【Ruby3.x】Set::compare_by_identity?()メソッドの使い方
compare_by_identity?メソッドの使い方について、初心者にもわかりやすく解説します。
基本的な使い方
compare_by_identity?メソッドは、Setオブジェクトがその要素の同一性をどのように比較するかを確認するメソッドです。このメソッドは、Setが要素の比較にオブジェクトの同一性、つまりオブジェクトのobject_idを使用しているかどうかを真偽値で返します。
戻り値がtrueの場合、Setは要素の比較に各オブジェクトのobject_idを使用します。これは、たとえオブジェクトの内容が完全に同じであっても、メモリ上で異なる場所にあるインスタンスであれば、Set内では別々の要素として扱われることを意味します。このモードは、厳密なオブジェクトの同一性を求めるときに有用です。
一方、戻り値がfalseの場合、Setは要素の比較に==演算子を使用して値の等価性を判断します。この場合、オブジェクトの内容が同じであれば、たとえ異なるインスタンスであっても同じ要素として扱われます。例えば、"hello"という文字列を二つ作成した場合、それぞれが異なるオブジェクトであっても、内容が同じであるためSetでは一つの要素として扱われます。RubyのSetオブジェクトはデフォルトでこの==演算子による比較を採用しており、compare_by_identity?メソッドは通常falseを返します。

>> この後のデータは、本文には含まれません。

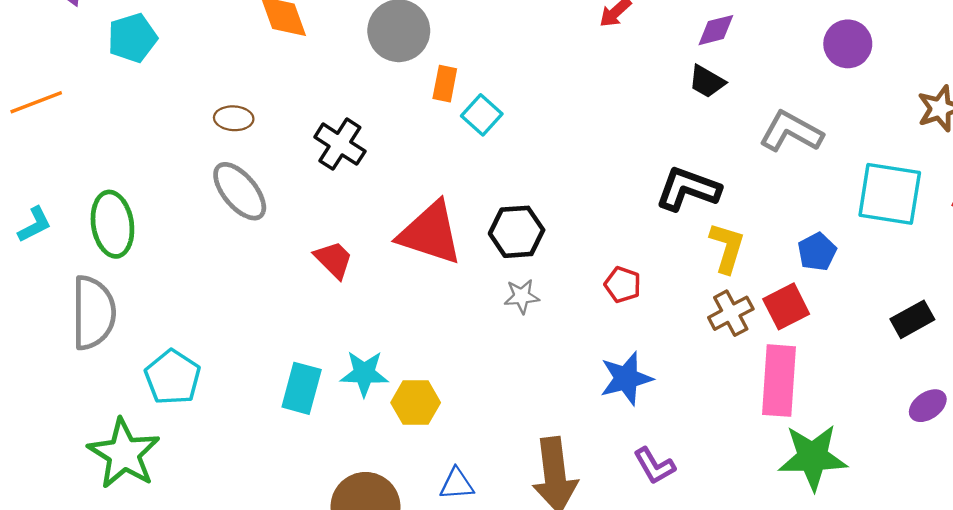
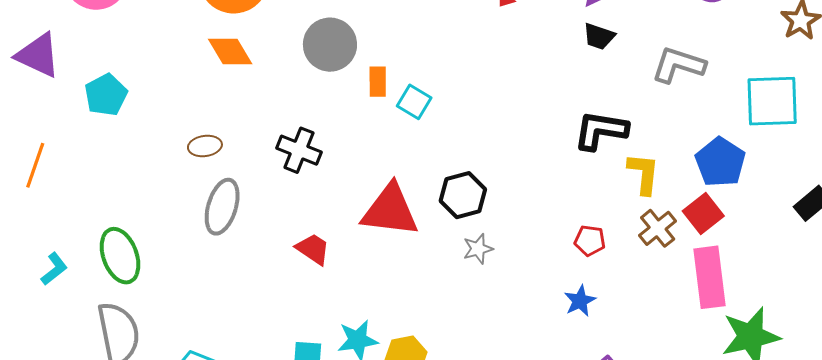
orange line: (36, 102) -> (35, 165), turned -39
gray ellipse: (240, 191) -> (222, 207), turned 68
blue pentagon: (817, 252) -> (720, 162), size x1.5
red pentagon: (623, 285) -> (590, 241), moved
blue star: (626, 378) -> (580, 301), size x0.7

このメソッドは、SetがオブジェクトIDによる比較モードであるかを確認する際に利用されます。compare_by_identityメソッドを使ってSetの比較モードをオブジェクトIDベースに切り替えた場合に、現在の状態をプログラムで確認するのに役立ちます。
構文(syntax)
1require 'set' 2 3my_set = Set.new 4my_set.compare_by_identity?
引数(parameters)
引数なし
引数はありません
戻り値(return)
Boolean
Set オブジェクトが要素の同一性(オブジェクトID)で比較されるかどうかの真偽値を返します。true の場合は同一性で比較され、false の場合はデフォルトの比較(eql? と hash)で比較されます。